If the glorious underground sounds of The Rapture and Radio 4 make you frug for joy then Hot Hot Heat are here to share those angular ways with the overground. They take the groove blueprint and reshape it with defiantly proper, shimmering songs on their first UK album.
Formed in 1999, they released three EPs and a compilation before original singer Matthew Marnik departed and keyboard player Steve Bays casually added singing to his duties. With a voice so iridescent with idiosyncrasies it defies any kind of reason as to why he would be been the second choice for vocalist – it’s uncommon power driving the band to ever greater heights. Simultaneously they recruited their first guitarist, Dante DeCaro, transforming themselves from intermittently muddled synthpigs to sharp energy-packed guitar pop demons.

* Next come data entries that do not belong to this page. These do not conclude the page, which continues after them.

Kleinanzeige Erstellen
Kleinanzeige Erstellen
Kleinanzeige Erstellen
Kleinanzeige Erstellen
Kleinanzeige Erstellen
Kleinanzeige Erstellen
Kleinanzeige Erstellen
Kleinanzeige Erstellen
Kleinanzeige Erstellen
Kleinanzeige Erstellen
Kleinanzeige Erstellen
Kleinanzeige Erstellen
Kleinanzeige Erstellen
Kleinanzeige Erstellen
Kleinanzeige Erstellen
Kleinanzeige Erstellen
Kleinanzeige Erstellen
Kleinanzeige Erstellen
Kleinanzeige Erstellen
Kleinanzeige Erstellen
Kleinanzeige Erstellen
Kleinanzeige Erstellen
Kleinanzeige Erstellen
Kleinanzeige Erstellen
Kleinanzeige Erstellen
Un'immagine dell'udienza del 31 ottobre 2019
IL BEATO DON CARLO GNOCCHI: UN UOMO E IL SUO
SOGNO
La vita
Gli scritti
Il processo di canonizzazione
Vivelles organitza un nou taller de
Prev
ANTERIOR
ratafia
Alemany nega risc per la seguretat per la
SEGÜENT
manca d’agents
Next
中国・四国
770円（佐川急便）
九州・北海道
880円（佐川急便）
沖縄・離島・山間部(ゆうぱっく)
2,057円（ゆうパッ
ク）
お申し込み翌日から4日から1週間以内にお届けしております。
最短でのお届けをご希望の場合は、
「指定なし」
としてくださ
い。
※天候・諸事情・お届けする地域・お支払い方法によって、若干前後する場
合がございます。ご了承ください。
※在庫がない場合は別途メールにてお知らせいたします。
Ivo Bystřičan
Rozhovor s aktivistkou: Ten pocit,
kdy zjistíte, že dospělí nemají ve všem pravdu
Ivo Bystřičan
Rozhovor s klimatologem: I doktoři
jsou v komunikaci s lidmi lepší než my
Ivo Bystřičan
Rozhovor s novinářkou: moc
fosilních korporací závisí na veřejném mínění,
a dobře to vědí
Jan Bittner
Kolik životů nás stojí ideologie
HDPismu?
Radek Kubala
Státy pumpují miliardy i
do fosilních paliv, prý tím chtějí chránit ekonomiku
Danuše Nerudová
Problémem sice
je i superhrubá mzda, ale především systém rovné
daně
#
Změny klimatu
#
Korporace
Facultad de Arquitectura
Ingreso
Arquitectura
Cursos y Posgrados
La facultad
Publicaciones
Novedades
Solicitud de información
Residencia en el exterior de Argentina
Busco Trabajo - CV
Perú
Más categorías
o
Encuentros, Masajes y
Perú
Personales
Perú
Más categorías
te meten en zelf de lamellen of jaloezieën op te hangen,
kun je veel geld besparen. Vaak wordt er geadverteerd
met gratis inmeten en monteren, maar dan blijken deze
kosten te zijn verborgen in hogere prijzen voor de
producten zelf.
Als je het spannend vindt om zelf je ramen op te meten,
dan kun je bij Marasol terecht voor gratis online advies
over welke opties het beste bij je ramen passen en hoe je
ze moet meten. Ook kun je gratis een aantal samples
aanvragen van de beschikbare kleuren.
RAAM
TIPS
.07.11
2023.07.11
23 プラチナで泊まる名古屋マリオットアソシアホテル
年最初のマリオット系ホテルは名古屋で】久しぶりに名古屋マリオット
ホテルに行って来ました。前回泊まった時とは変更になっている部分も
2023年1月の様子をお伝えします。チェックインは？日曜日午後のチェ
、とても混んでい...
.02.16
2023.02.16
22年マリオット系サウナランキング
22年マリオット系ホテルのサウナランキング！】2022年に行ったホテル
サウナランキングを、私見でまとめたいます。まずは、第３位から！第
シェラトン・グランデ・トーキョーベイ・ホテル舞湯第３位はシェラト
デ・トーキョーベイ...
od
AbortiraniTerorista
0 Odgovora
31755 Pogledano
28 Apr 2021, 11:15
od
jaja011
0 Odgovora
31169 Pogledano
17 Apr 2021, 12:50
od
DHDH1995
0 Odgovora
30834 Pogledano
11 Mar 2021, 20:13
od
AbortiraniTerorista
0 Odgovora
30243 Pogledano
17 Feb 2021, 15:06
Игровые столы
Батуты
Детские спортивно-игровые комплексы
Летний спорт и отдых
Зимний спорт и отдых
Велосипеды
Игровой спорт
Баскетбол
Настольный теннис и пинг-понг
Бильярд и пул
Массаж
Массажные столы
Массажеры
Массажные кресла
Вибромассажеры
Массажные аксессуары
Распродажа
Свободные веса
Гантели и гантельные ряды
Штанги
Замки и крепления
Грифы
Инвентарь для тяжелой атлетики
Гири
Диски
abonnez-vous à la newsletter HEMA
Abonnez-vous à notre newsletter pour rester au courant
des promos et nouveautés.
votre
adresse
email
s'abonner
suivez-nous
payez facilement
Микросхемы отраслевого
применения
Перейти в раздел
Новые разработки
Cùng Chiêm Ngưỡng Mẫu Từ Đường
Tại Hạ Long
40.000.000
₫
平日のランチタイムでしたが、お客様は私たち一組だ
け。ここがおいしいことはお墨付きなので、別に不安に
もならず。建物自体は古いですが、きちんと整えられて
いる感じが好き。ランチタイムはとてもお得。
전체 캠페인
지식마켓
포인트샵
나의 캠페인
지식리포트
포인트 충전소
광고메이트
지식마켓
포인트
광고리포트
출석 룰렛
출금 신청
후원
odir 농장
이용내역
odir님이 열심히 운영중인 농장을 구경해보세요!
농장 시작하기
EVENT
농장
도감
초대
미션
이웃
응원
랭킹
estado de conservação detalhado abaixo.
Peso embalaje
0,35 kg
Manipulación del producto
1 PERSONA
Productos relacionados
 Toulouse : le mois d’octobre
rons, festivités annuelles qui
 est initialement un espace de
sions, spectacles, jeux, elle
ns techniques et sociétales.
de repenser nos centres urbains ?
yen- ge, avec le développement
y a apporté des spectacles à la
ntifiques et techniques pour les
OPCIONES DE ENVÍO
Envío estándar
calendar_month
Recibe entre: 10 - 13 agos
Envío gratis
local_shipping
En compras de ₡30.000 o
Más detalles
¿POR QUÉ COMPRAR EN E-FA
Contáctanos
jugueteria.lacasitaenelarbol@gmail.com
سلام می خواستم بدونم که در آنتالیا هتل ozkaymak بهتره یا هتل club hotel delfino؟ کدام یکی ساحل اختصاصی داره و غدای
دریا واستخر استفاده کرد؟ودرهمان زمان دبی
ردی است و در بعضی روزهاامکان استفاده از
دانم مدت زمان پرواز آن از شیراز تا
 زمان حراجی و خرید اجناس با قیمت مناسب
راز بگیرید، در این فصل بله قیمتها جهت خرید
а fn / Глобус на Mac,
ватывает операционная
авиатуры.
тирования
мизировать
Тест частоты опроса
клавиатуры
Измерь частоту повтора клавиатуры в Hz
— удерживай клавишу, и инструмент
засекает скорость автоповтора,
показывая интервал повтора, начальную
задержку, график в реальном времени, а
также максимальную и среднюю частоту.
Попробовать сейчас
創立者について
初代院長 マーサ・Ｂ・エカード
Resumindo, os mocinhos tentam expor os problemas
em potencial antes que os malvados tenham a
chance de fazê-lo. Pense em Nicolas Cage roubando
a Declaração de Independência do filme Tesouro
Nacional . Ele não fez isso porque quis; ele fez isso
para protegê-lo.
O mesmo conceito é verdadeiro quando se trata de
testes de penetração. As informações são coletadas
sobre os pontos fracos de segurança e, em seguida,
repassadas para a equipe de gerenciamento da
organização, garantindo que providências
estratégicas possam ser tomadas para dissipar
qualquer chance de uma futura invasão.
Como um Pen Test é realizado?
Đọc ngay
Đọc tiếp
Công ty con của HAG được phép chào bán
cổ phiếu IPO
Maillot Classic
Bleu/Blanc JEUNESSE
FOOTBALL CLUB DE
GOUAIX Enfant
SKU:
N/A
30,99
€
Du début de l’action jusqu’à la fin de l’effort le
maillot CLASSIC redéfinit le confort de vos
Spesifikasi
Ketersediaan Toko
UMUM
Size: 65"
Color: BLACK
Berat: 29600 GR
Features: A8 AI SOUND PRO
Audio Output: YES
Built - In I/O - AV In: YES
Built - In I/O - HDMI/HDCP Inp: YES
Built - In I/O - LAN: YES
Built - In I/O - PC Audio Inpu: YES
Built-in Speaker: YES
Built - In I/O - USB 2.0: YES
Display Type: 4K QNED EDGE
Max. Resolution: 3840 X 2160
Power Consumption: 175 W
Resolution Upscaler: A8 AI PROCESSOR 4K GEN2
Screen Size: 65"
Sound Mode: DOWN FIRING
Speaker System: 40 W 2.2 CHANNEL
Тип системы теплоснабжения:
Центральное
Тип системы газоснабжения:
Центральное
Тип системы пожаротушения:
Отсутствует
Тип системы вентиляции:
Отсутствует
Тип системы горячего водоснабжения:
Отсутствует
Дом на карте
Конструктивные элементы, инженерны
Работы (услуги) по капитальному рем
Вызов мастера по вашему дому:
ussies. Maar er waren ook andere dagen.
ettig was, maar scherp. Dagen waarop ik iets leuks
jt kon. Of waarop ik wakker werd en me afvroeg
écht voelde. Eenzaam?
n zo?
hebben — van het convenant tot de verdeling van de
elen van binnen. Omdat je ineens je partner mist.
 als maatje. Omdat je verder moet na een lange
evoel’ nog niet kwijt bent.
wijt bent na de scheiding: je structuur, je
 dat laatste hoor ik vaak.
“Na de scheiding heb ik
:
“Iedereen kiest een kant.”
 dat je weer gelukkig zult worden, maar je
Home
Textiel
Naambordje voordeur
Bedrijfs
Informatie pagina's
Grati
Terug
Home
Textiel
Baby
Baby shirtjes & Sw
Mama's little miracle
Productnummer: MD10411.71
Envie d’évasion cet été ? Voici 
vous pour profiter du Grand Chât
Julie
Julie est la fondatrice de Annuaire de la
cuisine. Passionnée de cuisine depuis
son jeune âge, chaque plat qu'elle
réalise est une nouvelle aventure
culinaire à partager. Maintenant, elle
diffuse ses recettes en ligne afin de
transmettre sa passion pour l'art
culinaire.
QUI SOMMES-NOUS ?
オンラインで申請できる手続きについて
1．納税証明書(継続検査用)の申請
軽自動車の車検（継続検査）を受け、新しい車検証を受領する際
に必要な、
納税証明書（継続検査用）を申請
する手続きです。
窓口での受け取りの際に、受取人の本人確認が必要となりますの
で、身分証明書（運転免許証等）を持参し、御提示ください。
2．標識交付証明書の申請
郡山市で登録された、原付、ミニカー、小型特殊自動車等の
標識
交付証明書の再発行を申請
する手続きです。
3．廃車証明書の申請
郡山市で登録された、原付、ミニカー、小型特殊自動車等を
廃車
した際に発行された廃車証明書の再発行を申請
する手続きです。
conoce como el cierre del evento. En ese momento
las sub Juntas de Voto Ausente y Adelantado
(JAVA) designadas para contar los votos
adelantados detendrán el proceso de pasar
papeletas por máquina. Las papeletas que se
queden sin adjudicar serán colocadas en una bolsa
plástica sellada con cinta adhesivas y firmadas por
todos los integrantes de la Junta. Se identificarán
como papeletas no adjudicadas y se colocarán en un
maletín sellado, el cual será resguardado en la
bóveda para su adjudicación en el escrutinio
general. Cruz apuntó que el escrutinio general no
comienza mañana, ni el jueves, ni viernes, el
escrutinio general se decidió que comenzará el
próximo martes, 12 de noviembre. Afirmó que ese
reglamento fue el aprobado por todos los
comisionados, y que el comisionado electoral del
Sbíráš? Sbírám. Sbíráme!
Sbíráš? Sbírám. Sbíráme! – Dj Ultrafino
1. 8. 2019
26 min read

They hail from Canada’s tourism capital Victoria, British Columbia – which ranks roughly alongside Bognor Regis as a hot hot hotbed of rock talent. No letters about Nelly Furtado, please. Perhaps it’s this cosmopolitan but fiercely individual outlook which informs HHH number one talent: to coalesce a stunning range of influences into an unique arse-shaking whole.
Latest single ‘Bandages’ is the finest example. First you’re thinking it’s Joe Jackson with emo implants. Then, with Bays’ razor-sharp, art-punk croon, you’re thinking it’s Robert Smith distilled through a decade of fidgety ’60s beat groups. Whatever you think, you’re feeling so much better.
So bear witness to a smash and grab of a youthful Elvis Costello (the wonderful ‘Oh, Goddamnit’) a whopping great dollop of pure ’80s other-pop via XTC and The Cure (‘In Cairo’) and even murmurs of the first wave of post-hardcore greats such as Braid and Fugazi at their most playful. But, despite all this seemingly new wave-laden, impeccably cool, retrograde influence, ‘Make Up The Break Down’ is indisputably now.
However every nu-pop chancer knows that viewing the past through rosy revisionist spectacles will earn you a few spins down the disco. What distances this modern day classic from skinny-tie bandwagon hoppers is the sheer weight of clever ideas and the ripeness of their stock in trade. Every step of the album is a joyously bold, emotionally rounded one all of which betrays a cleverly veiled melancholia. From ‘Get In Or Get Out”s crypto-jazz keys to the cowbell-driven studied cool of ‘Talk To Me, Dance With Me’, it’s a record that shakes all preconceptions from the tree, and should be talked about in hushed tones by self-congratulatory, music aficionados 20 years from now.
During the bittersweet staccato-pop of ‘No, Not Now’, Bays imparts: “Some of us wouldn’t be lying if we said we were trying too hard, but it all works out in the end”. It seems that honesty is the best policy after all.